# Material provided
•••

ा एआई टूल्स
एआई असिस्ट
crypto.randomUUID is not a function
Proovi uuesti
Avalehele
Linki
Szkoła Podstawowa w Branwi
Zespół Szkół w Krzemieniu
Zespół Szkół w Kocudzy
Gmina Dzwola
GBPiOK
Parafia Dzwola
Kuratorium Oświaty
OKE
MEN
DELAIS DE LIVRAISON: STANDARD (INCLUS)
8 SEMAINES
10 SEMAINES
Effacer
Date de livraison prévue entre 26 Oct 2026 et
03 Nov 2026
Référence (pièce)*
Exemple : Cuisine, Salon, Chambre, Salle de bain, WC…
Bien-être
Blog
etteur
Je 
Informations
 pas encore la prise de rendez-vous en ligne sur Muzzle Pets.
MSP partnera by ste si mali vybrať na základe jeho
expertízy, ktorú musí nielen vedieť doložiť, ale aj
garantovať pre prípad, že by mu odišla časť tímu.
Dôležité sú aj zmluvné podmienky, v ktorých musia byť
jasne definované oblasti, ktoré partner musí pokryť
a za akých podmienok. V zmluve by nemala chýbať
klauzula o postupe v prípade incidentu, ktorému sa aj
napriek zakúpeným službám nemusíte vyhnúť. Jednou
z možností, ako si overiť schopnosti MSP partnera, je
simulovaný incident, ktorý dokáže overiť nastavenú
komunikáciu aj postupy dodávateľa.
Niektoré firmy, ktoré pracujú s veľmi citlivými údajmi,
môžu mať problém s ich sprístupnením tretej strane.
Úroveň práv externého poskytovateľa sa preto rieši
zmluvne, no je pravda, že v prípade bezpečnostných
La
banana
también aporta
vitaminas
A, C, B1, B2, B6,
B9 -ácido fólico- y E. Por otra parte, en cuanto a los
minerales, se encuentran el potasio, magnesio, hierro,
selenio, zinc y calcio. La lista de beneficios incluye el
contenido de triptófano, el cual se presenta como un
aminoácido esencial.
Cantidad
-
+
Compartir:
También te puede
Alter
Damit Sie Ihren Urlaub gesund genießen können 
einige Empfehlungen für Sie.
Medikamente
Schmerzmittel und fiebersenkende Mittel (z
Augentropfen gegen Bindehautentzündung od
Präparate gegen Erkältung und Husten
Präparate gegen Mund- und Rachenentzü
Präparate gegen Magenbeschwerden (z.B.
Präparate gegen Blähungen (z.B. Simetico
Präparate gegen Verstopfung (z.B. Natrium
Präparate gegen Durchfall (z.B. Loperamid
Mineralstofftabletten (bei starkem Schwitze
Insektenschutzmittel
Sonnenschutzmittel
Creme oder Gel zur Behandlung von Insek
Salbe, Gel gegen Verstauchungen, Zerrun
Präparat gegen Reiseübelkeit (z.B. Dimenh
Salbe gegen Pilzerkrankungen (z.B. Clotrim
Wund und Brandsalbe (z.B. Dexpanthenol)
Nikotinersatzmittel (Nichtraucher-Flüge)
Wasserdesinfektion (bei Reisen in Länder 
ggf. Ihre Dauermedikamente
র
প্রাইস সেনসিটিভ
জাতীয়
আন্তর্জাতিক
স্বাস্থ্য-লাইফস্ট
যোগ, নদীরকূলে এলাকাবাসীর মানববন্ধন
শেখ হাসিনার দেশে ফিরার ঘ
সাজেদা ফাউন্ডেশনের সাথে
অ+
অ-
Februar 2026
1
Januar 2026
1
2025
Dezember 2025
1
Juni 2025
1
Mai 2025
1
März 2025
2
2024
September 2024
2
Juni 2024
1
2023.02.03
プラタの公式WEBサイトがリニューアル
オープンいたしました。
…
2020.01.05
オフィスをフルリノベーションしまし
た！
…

•••

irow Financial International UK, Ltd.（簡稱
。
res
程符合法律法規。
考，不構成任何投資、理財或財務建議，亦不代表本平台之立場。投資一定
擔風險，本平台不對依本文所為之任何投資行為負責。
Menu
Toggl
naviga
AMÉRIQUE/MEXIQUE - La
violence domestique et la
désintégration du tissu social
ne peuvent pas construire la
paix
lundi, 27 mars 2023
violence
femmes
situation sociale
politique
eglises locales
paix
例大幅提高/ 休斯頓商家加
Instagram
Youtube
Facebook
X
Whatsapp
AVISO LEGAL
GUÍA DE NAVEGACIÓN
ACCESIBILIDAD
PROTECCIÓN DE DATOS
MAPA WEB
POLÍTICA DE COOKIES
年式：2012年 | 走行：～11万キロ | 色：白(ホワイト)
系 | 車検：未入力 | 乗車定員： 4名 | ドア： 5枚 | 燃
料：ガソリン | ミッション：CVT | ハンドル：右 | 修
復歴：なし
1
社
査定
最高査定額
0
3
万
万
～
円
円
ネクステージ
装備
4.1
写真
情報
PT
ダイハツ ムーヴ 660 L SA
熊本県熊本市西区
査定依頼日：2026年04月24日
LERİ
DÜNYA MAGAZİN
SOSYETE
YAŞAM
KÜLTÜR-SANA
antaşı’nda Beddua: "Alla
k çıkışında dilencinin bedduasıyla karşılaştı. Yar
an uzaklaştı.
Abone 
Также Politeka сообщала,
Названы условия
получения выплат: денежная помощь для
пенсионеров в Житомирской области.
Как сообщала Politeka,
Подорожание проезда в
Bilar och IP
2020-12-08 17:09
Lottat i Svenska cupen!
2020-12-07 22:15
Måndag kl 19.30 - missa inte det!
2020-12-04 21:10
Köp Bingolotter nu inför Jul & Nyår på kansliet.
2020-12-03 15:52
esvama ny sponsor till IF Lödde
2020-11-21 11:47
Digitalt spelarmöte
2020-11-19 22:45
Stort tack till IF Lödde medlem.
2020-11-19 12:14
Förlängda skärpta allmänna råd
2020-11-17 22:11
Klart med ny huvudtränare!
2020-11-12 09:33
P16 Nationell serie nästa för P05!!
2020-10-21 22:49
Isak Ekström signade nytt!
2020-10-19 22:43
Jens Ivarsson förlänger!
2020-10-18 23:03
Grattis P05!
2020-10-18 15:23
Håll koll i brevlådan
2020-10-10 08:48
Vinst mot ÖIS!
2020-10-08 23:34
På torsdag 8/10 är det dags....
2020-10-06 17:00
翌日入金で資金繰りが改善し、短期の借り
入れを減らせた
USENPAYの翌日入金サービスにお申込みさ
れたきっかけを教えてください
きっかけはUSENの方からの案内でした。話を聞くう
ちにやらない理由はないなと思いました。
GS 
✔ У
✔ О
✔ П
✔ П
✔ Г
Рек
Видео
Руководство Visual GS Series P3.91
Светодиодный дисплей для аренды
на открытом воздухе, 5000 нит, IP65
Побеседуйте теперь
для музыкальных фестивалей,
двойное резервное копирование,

•••

# Task description
Filter the records above for lines with "till".

# Result of this exercise
esvama ny sponsor till IF Lödde
Stort tack till IF Lödde medlem.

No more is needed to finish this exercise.